On Monday, September 14th, when I awoke from exhaustion after a day spent telling the Cambridge, Massachusetts community and visitors at its Carnival about the fears, hungers but also hopes of the Samburu community, another massacre took place. Pokot tribesmen this time, so the press is saying, attacked sleeping women and children and animals at Naibol, near Lerata. Over 30 people were killed (Samburu and Pokot when the Samburu fought back) — may I remind you, human beings all.

It has gotten Kenyan and I believe international (BBC) press coverage, although the Kenyan press persists in depicting the incident as a typical, tribal struggle between raiding pastoralists struggling over grazing rights and water in this drought and refuses to address the larger, coordinated nature of these attacks. 

But, from comments made, I believe this is but one attack that took place on Monday. It is hard for me to sort out the names and places. Samburu people, please comment here and tell me what happened. 

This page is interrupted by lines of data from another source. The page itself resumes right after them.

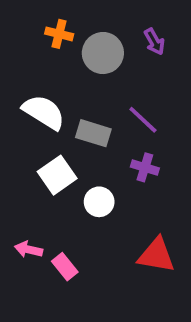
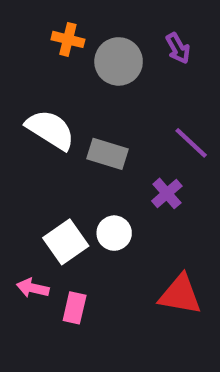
purple line: (143, 120) -> (191, 143), moved
purple cross: (145, 167) -> (167, 193), turned 32
white square: (57, 175) -> (66, 242), moved
pink rectangle: (65, 267) -> (75, 308), turned 52

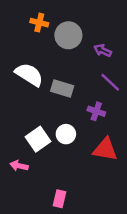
purple arrow: (178, 48) -> (103, 50), moved, turned 144
purple cross: (167, 193) -> (96, 111), turned -30
red triangle: (180, 295) -> (105, 149), moved
pink rectangle: (75, 308) -> (60, 199), moved

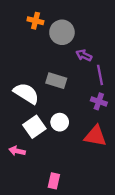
purple arrow: (103, 50) -> (84, 55), moved
white semicircle: (29, 75) -> (26, 93), moved
purple line: (110, 82) -> (100, 75), turned 36
purple cross: (96, 111) -> (99, 101), moved

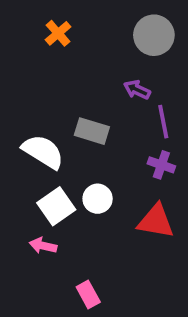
orange cross: (35, 21) -> (58, 33), turned 35
gray circle: (62, 32) -> (154, 35), moved
pink arrow: (17, 151) -> (43, 246), moved
pink rectangle: (54, 181) -> (88, 295), turned -42

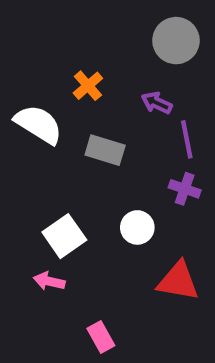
orange cross: (58, 33) -> (88, 86), moved
white semicircle: (43, 152) -> (38, 124), moved
white circle: (98, 199) -> (137, 227), moved
red triangle: (156, 221) -> (178, 281), moved

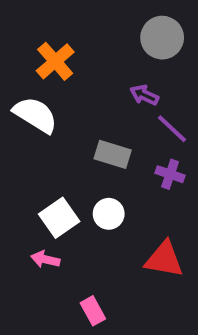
orange cross: (88, 86) -> (55, 61), moved, size x1.4
purple line: (187, 139) -> (172, 129), turned -36
gray rectangle: (105, 150) -> (113, 154), moved
white circle: (137, 227) -> (109, 214), moved

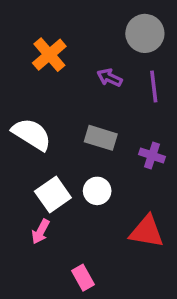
purple arrow: (144, 95) -> (110, 78), moved
white semicircle: (35, 115) -> (32, 134), moved
purple line: (172, 129) -> (154, 86), moved, turned 40
pink arrow: (45, 259) -> (41, 232), turned -75

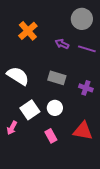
purple line: (154, 86) -> (87, 49), turned -66
pink arrow: (41, 232) -> (12, 128), moved
pink rectangle: (83, 278) -> (51, 136), moved

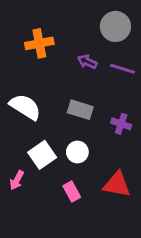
orange cross: (28, 31) -> (39, 43), turned 30

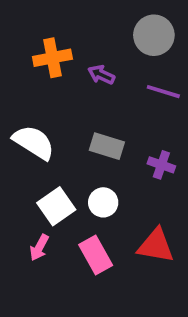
purple arrow: (87, 62) -> (101, 75), moved
pink arrow: (17, 180) -> (39, 248), moved
pink rectangle: (72, 191) -> (96, 255), size x1.4

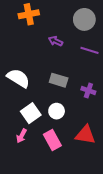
orange cross: (52, 58) -> (29, 14), moved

Ricky L., who has posted in this blog, has also been to the hospital mortuary in Isiolo, trying bear witness and take pictures of 3 Samburu who died in the Kipsing area. He was refused admittance. He ended the e-mail saying that he can hear gunshots in the Isiolo night and that he has to go to sleep now.

Meanwhile, I am tired too. No, I think that I am sunk in spirit right now. My spirits will rise again, but at the moment I have to show you some of the people who survived the Naibor attack, barely. I have had the pictures since yesterday, Tuesday, but recoiled from looking at them and seeing the reality.  The first is a young boy, shot in the jaw. His picture was attached twice and so I downloaded it twice, watching it spring up on my computer screen unbidden. The question asked today: does anyone know how he can get some medical help?

I don’t know anything more about these people except their humanity
Young boy shot in jawYoung boy again
Man with leg in splint

.

Older child

I’m sorry, this was a hard blog to write.